Bottom line, you never know when the light bulb might go on for a young, talented player. Colvin was the 13th overall pick in 2006. Coors Field speaks for itself, and the Rockies have a glorious home stretch coming after the All-Star break (15 Colorado games in 21 starts, along with a three-gamer in Arizona). Don't be locked out on Blake Street, amigos. Colvin will be in the lineup more often than not, and I love his chances to produce. A few weeks ago it was the Trevor Plouffe out-of-nowhere tour, and now it's Tyler Colvin's time in the spotlight. Buy in.
• Sergio Romo posted a 1-2-3 ninth inning — and a firm handshake — in Friday's win at Pittsburgh, but it didn't really clean up the foggy Giants bullpen much. Scuffling Santiago Casilla was considered unavailable because of a blister, and apparently he's not in immediate danger of losing his closing gig. The club still worries about Romo's ability to handle a heavy workload - he's had a history of elbow issues - and it also likes him as a right-handed specialist who can work in any number of key spots, not just the ninth.
I only see two logical paths at the moment: Casilla gets back in form and it's business as usual, or he continues to slump and forces a committee approach — with Romo getting the biggest piece of it. Hold all tickets, save chasers. I still think Romo should be owned in just about all formats no matter his role; a 0.72 ERA and 0.72 WHIP over 25 innings is absurd, and he's grabbed two wins and five saves this year even without the ninth-inning baton.
• The Yankees and Red Sox played a typical AL East game at Fenway Park. The pitchers worked oh-so slowly, the batters stepped out regularly, Bob Costas went into over-context mode (man, do I miss the 1980s version of that guy), and the rotoheads picked up a bunch of offensive numbers. Josh Beckett (5 IP, 8 H, 6 R, 2 BB, 5 K) was mediocre in his return to action and Hiroki Kuroda struggled as well (5.2 IP, 10 H, 7 R, 6 R, 1 BB, 3 K), par for the course in this hitter-friendly yard. The Yankees ultimately secured a 10-8 win through bullpen work, though credit Joe Girardi here: he went with Rafael Soriano for a four-out save.
As I've said on Twitter and in this blog space a few times in the past 24 hours, I'm not trusting any starting pitcher in this series. Phil Hughes has a dreadful history at Fenway Park (9.00 ERA, 1.91 WHIP) and I can't ignore that, no matter that it's over a mere eight appearances (four in relief). Franklin Morales is out of his routine after Bobby Valentine played the Oakland switcheroo game. Don't be a hero, gamer. This is not the place to take chances.
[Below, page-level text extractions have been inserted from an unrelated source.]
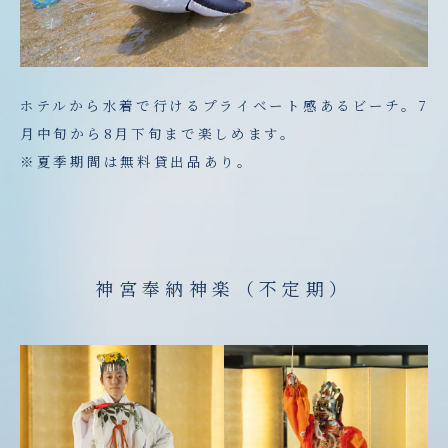
ホテルから水着で行けるプライベート感あるビーチ。7
月中旬から8月下旬まで楽しめます。
※夏季期間は無料貸出品あり
。
神宮奉納神楽（不定期）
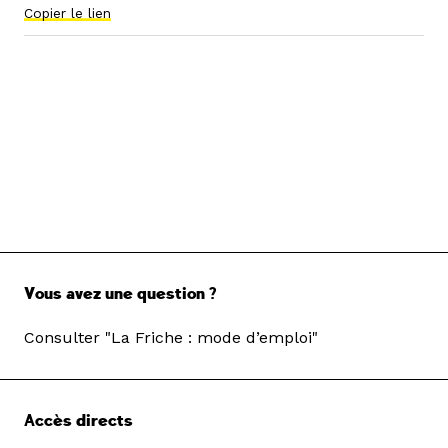
Copier le lien
Vous avez une question ?
Consulter "La Friche : mode d’emploi"
Accès directs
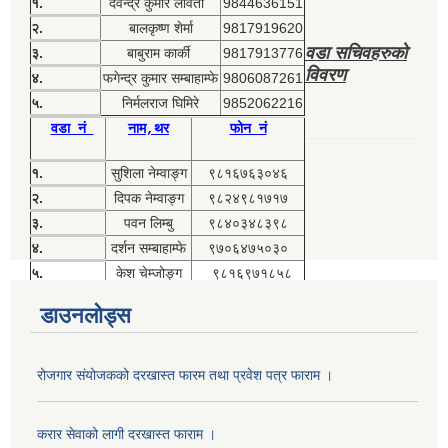
१.
देवेन्द्र कुमार लावती
9844636151
२.
बालकृष्ण शेर्मा
9817919620
वडा सचिवहरुको
३.
बाबुराम कार्की
9817913776
विवरण
४.
फगेन्द्र कुमार सम्बाहाम्फे
9806087261
५.
निर्मलराज घिमिरे
9852062216
वडा नं
नाम,थर
फोन नं
१.
सुशिला नेम्वाङ्ग
९८१६७६३०४६
२.
दिपक नेम्वाङ्ग
९८२४९८१७१७
३.
पवन लिम्बु
९८४०३४८३९८
४.
दर्शन सम्बाहाम्फे
९७०६४७५०३०
५.
केश चेम्जोङ्ग
९८१६९७१८५८
डाउनलोड्स
रोजगार संयोजकको दरखास्त फारम तथा प्रवेश पत्र फाराम ।
करार सेवाको लागी दरखास्त फाराम ।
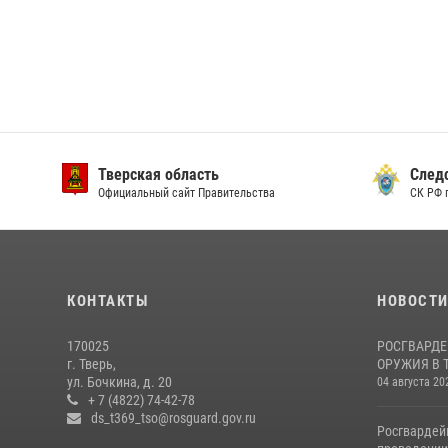
Тверская область
След
Официальный сайт Правительства
СК РФ 
КОНТАКТЫ
НОВОСТ
170025
РОСГВАРДЕ
г. Тверь,
ОРУЖИЯ В 
ул. Бочкина, д. 20
04 августа 20
+ 7 (4822) 74-42-78
ds_t369_tso@rosguard.gov.ru
Росгвардей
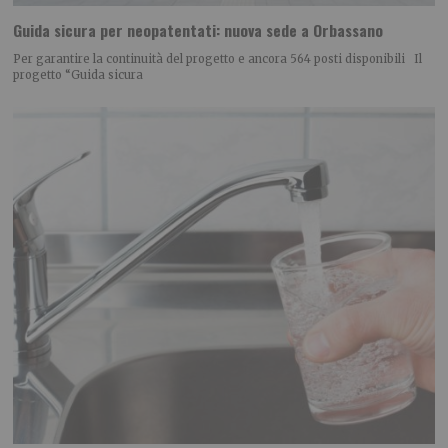
Guida sicura per neopatentati: nuova sede a Orbassano
Per garantire la continuità del progetto e ancora 564 posti disponibili Il
progetto “Guida sicura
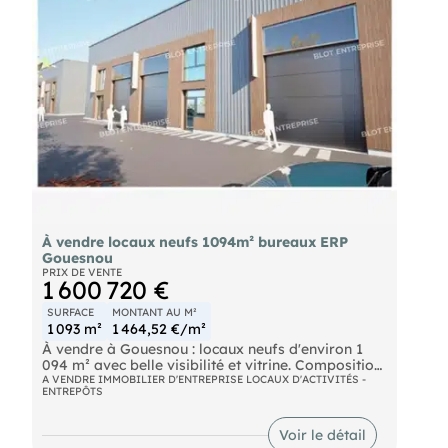
couverture et ossature métalliques, bardage
double peau, isolation, terrain bitumé, aire de
manœuvre, accès poids lourds, voirie lourde,
réseau informatique intégré. Les informations sur
les risques naturels, miniers, ou technologiques,
auxquels ces biens sont exposés, sont disponibles
sur le site
À vendre locaux neufs 1094m² bureaux ERP
Gouesnou
PRIX DE VENTE
1 600 720 €
SURFACE
MONTANT AU M²
1 093 m²
1 464,52 €/m²
À vendre à Gouesnou : locaux neufs d'environ 1
094 m² avec belle visibilité et vitrine. Composition
du bien :
A VENDRE IMMOBILIER D'ENTREPRISE LOCAUX D'ACTIVITÉS -
ENTREPÔTS
- Bureaux classés ERP 5ème catégorie
- Cellule compatible pour commerce de gros,
artisanat, industrie
Voir le détail
- 6 portes sectionnelles électriques Proximité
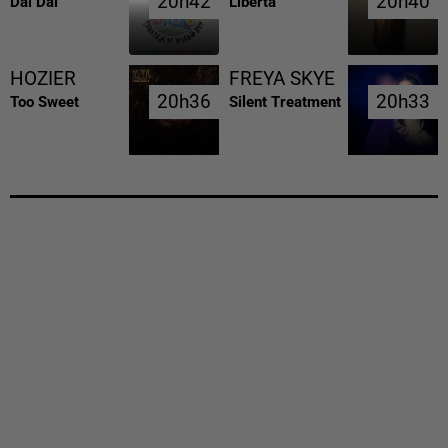
20h42
20h42
20h40
20h40
Dai Dai
Liberta
HOZIER
FREYA SKYE
20h36
20h36
20h33
20h33
Too Sweet
Silent Treatment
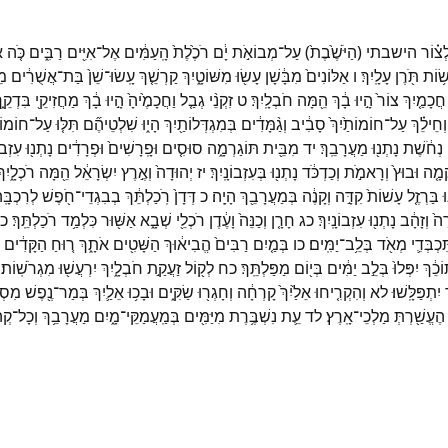
ְצ֗וֹר
הישבתי
(
הַיֹּשֶׁ֙בֶת֙
)
עַל־
מְבוֹאֹ֣ת
יָ֔ם
רֹכֶ֙לֶת֙
הָֽעַמִּ֔ים
אֶל־
אִיִּ֖ים
רַבִּ֑ים
כֹּ֤ה
א
ׂ֥וֹת
תֹּ֖רֶן
עָלָֽיִךְ׃
ו
אַלּוֹנִים֙
מִבָּ֔שָׁן
עָשׂ֖וּ
מִשּׁוֹטָ֑יִךְ
קַרְשֵׁ֤ךְ
עָֽשׂוּ־
שֵׁן֙
בַּת־
אֲשֻׁרִ֔ים
מֵא
חֲכָמַ֤יִךְ
צוֹר֙
הָ֣יוּ
בָ֔ךְ
הֵ֖מָּה
חֹבְלָֽיִךְ׃
ט
זִקְנֵ֨י
גְבַ֤ל
וַחֲכָמֶ֙יהָ֙
הָ֣יוּ
בָ֔ךְ
מַחֲזִיקֵ֖י
בִּדְקֵ֑ך
וְחֵילֵ֗ךְ
עַל־
חוֹמוֹתַ֙יִךְ֙
סָבִ֔יב
וְגַ֨מָּדִ֔ים
בְּמִגְדְּלוֹתַ֖יִךְ
הָי֑וּ
שִׁלְטֵיהֶ֞ם
תִּלּ֤וּ
עַל־
חוֹמוֹתַ
נְחֹ֔שֶׁת
נָתְנ֖וּ
מַעֲרָבֵֽךְ׃
יד
מִבֵּ֖ית
תּוֹגַרְמָ֑ה
סוּסִ֤ים
וּפָֽרָשִׁים֙
וּפְרָדִ֔ים
נָתְנ֖וּ
עִזְבוֹנ
ְמָ֤ה
וּבוּץ֙
וְרָאמֹ֣ת
וְכַדְכֹּ֔ד
נָתְנ֖וּ
בְּעִזְבוֹנָֽיִךְ׃
יז
יְהוּדָה֙
וְאֶ֣רֶץ
יִשְׂרָאֵ֔ל
הֵ֖מָּה
רֹכְלָ֑יִךְ
ּ
בַּרְזֶ֤ל
עָשׁוֹת֙
קִדָּ֣ה
וְקָנֶ֔ה
בְּמַעֲרָבֵ֖ךְ
הָיָֽה׃
כ
דְּדָן֙
רֹֽכַלְתֵּ֔ךְ
בְבִגְדֵי־
חֹ֖פֶשׁ
לְרִכְבָּֽה
ָה֙
וְזָהָ֔ב
נָתְנ֖וּ
עִזְבוֹנָֽיִךְ׃
כג
חָרָ֤ן
וְכַנֵּה֙
וָעֶ֔דֶן
רֹכְלֵ֖י
שְׁבָ֑א
אַשּׁ֖וּר
כִּלְמַ֥ד
רֹכַלְתֵּֽךְ׃
כ
תִּכְבְּדִ֛י
מְאֹ֖ד
בְּלֵ֥ב־
יַמִּֽים׃
כו
בְּמַ֤יִם
רַבִּים֙
הֱבִיא֔וּךְ
הַשָּׁטִ֖ים
אֹתָ֑ךְ
ר֚וּחַ
הַקָּדִ֔ים
ֹכֵ֔ךְ
יִפְּלוּ֙
בְּלֵ֣ב
יַמִּ֔ים
בְּי֖וֹם
מַפַּלְתֵּֽךְ׃
כח
לְק֖וֹל
זַעֲקַ֣ת
חֹבְלָ֑יִךְ
יִרְעֲשׁ֖וּ
מִגְרֹשֽׁוֹת׃
יִתְפַּלָּֽשׁוּ׃
לא
וְהִקְרִ֤יחוּ
אֵלַ֙יִךְ֙
קָרְחָ֔ה
וְחָגְר֖וּ
שַׂקִּ֑ים
וּבָכ֥וּ
אֵלַ֛יִךְ
בְּמַר־
נֶ֖פֶשׁ
מִסְפ
הֶעֱשַׁ֖רְתְּ
מַלְכֵי־
אָֽרֶץ׃
לד
עֵ֛ת
נִשְׁבֶּ֥רֶת
מִיַּמִּ֖ים
בְּמַֽעֲמַקֵּי־
מָ֑יִם
מַעֲרָבֵ֥ךְ
וְכָל־
קְה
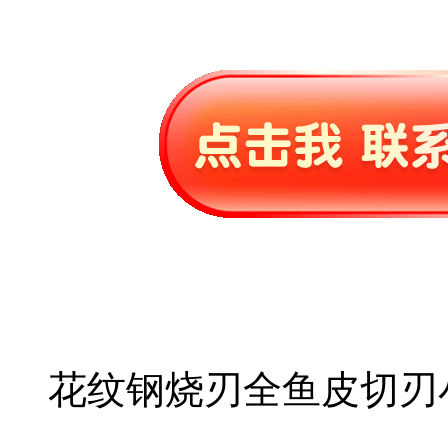
花纹钢烧刃全鱼皮切刃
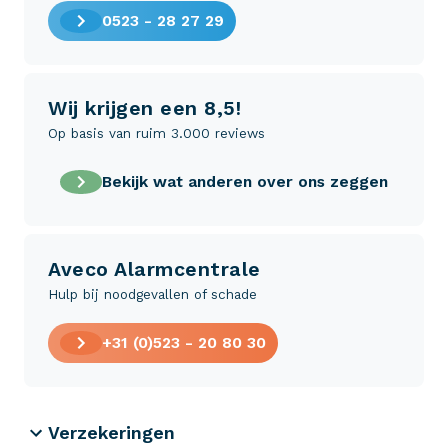
0523 - 28 27 29
Wij krijgen een 8,5!
Op basis van ruim 3.000 reviews
Bekijk wat anderen over ons zeggen
Aveco Alarmcentrale
Hulp bij noodgevallen of schade
+31 (0)523 - 20 80 30
Verzekeringen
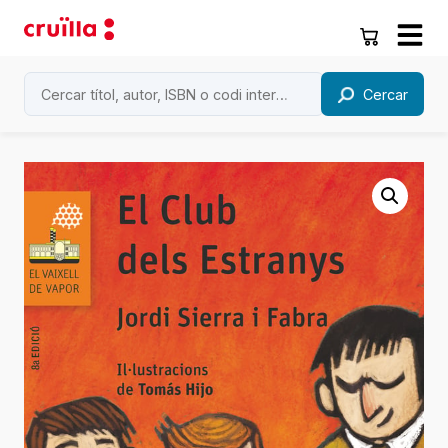
Cercar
Before we leave the Back Bay, your obligatory Red Sox injury update: Jacoby Ellsbury (shoulder) is doing fine so far and has moved up to Triple-A, and Clay Buchholz should be ready for a game of bocci rehab start Sunday. But Carl Crawford has hit a snag: he's being pulled back from his rehab assignment due to a mild groin strain, and it's also believed that his elbow will bother him all season. Just five more years of this, and then Crawford's a free man after 2017. Dustin Pedroia (thumb) says he doesn't need surgery, but he's expected to miss at least three weeks.